# 3.2 - Point Estimate Printer-friendly version
• The least square estimation of  $\hat{\beta}$ is:

$\hat{\beta} =(X^{T}X)^{-1}X^{T}y$

• The fitted value vector is:

$\hat{y} =X\hat{\beta}=X(X^{T}X)^{-1}X^{T}y$

• Hat matrix:

$H=X(X^{T}X)^{-1}X^{T}$

#### Geometric Interpretation

Each column of X is a vector in an N-dimensional space (not the p+1 dimensional feature vector space). Here, we take out columns in matrix X, and this is why they live in N dimensional space. Values for the same variable across all of the samples are put in a vector. I represent this input matrix as the matrix formed by the column vectors:

X = (x0, x1, ..., xp)

Here x0 is the column of 1's for the intercept term.  It turns out that the fitted output vector $\hat{y}$ is a linear combination of the column vectors xj, j = 0, 1, ... , p. Go back and look at the matrix and you will see this.

This means that $\hat{y}$ lies in the subspace spanned by xj , j = 0, 1, ... , p.

The dimension of the column vectors is N, the number of samples. Usually the number of samples is much bigger than the dimension p. The true y can be any point in this N dimensional space. What we want to find is an approximation constraint in the p+1 dimensional space such that the distance between the true y and the approximation is minimized. It turns out that the residual sum of squares is equal to the square of the Euclidean distance between y and $\hat{y}$.

$RSS(\hat{\beta})=\parallel y - \hat{y}\parallel^2$

For the optimal solution, $y-\hat{y}$ has to be perpendicular to the subspace, i.e.,  $\hat{y}$ is the projection of y on the subspace spanned by xj , j = 0, 1, ... , p.

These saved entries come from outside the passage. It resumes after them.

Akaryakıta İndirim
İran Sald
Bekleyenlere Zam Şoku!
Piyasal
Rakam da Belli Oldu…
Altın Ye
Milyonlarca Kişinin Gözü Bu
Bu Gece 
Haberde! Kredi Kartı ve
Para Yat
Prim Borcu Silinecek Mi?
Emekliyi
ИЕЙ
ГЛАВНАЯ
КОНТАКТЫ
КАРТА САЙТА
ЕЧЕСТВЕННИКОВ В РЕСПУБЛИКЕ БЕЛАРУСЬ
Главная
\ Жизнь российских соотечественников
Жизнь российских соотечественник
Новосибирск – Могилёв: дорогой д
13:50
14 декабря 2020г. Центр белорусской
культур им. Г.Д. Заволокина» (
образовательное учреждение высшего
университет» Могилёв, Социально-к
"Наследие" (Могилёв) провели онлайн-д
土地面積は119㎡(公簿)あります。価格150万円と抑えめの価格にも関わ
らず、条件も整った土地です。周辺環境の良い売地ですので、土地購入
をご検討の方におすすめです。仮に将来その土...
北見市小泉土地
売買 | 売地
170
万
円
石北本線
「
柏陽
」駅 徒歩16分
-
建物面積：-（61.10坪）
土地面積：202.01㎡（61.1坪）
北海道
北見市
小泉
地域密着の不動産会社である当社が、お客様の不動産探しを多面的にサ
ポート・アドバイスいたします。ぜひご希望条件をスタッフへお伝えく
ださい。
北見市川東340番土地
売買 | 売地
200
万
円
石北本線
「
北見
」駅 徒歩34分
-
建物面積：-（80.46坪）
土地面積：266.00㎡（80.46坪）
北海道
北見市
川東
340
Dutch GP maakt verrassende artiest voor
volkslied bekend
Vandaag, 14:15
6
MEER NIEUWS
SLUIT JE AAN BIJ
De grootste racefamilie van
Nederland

Geometrically speaking let's look at a really simple example. Take a look at the diagram below. What we want to find is a $\hat{y}$ that lies in the hyperplane defined or spanned by x1 and x2. You would draw a perpendicular line from y to the plane to find $\hat{y}$. This comes from a basic geometric fact. In general, if you want to find some point in a subspace to represent some point in a higher dimensional space, the best you can do is to project that point to your subspace. The difference between your approximation and the true vector has to be perpendicular to the subspace.

The geometric interpretation is very helpful for understanding coefficient shrinkage and subset selection (covered in Lessons 4 and 5).